Records from a dataset:
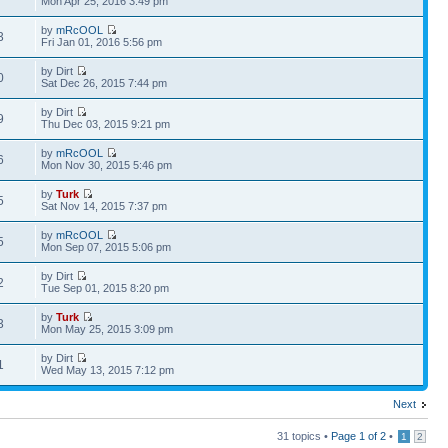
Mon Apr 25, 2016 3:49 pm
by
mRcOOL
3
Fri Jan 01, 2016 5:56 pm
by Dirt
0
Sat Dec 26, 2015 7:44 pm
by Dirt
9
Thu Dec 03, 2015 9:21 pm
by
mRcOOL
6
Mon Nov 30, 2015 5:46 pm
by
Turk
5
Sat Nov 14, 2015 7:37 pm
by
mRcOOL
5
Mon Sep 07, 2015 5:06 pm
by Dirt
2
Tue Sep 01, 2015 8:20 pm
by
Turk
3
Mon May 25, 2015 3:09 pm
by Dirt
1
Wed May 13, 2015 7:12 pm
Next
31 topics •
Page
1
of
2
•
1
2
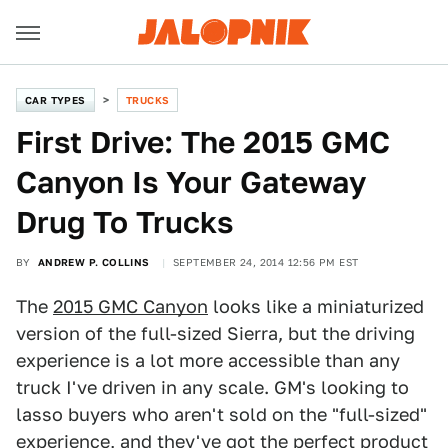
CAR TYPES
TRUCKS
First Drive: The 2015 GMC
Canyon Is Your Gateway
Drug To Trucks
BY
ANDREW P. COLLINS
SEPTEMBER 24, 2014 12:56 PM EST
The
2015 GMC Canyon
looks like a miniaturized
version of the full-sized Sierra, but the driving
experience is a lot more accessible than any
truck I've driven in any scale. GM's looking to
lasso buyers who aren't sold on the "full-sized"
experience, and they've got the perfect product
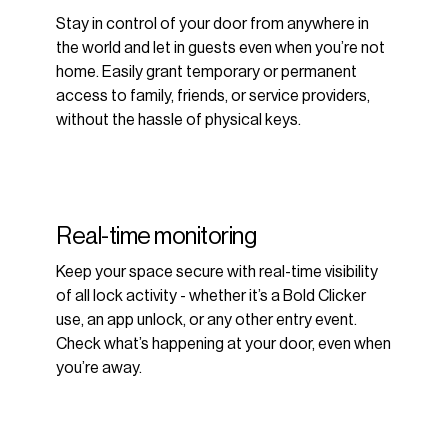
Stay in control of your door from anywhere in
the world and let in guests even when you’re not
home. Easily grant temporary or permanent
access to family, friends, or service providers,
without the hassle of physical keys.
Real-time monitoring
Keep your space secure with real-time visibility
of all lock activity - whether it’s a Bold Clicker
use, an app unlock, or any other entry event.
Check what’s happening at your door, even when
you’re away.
...
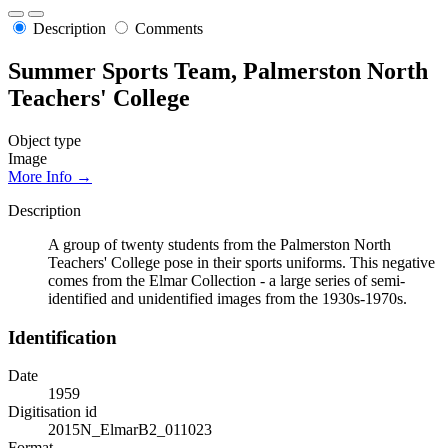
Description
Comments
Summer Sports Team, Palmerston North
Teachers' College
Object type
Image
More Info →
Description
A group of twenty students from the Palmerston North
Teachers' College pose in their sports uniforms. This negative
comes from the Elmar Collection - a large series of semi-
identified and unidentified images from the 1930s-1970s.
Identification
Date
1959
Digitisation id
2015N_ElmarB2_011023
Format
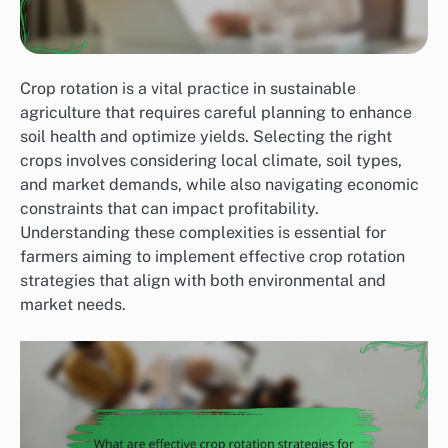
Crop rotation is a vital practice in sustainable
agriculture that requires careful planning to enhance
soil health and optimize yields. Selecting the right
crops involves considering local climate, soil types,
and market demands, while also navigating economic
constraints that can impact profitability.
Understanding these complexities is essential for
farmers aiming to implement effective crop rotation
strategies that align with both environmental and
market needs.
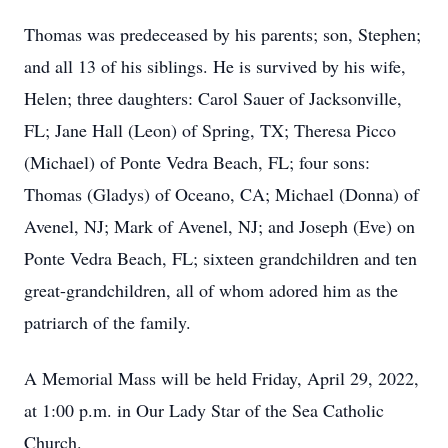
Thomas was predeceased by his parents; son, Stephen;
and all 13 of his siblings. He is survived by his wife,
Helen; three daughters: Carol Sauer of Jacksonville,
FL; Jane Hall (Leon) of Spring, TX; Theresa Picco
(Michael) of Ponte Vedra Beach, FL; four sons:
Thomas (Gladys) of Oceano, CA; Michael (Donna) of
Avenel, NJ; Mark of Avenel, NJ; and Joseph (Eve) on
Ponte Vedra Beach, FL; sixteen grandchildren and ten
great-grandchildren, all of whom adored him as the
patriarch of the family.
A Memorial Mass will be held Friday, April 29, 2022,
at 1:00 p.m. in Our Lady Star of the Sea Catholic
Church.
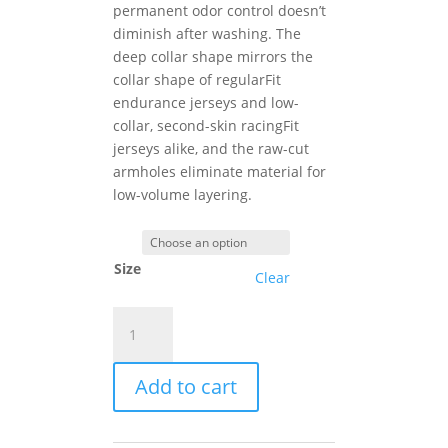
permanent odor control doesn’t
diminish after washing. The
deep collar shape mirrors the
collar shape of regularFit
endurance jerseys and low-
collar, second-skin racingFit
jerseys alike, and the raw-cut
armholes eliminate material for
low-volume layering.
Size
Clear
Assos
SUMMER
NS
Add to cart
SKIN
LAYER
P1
...
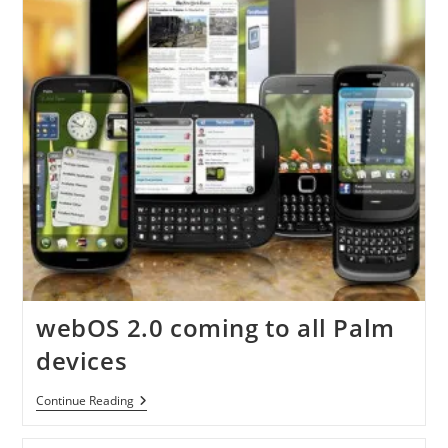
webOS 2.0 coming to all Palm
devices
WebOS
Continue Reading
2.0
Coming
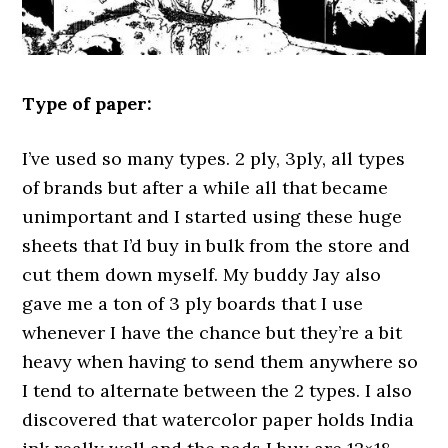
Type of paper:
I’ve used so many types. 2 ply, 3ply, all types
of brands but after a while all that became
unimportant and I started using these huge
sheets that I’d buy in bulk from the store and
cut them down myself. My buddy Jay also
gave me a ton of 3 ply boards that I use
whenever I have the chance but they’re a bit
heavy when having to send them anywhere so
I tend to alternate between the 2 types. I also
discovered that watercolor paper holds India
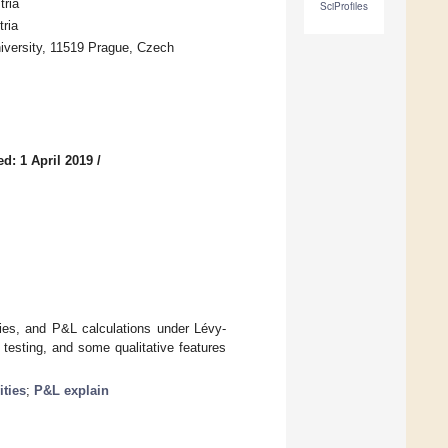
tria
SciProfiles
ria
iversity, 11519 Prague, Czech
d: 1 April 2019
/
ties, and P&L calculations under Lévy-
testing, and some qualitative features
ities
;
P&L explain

■ WHAT THE TASK ASKS
Please show every line above that includes the word "grandchildren".

■ YOUR SOLUTION
Ponte Vedra Beach, FL; sixteen grandchildren and ten
great-grandchildren, all of whom adored him as the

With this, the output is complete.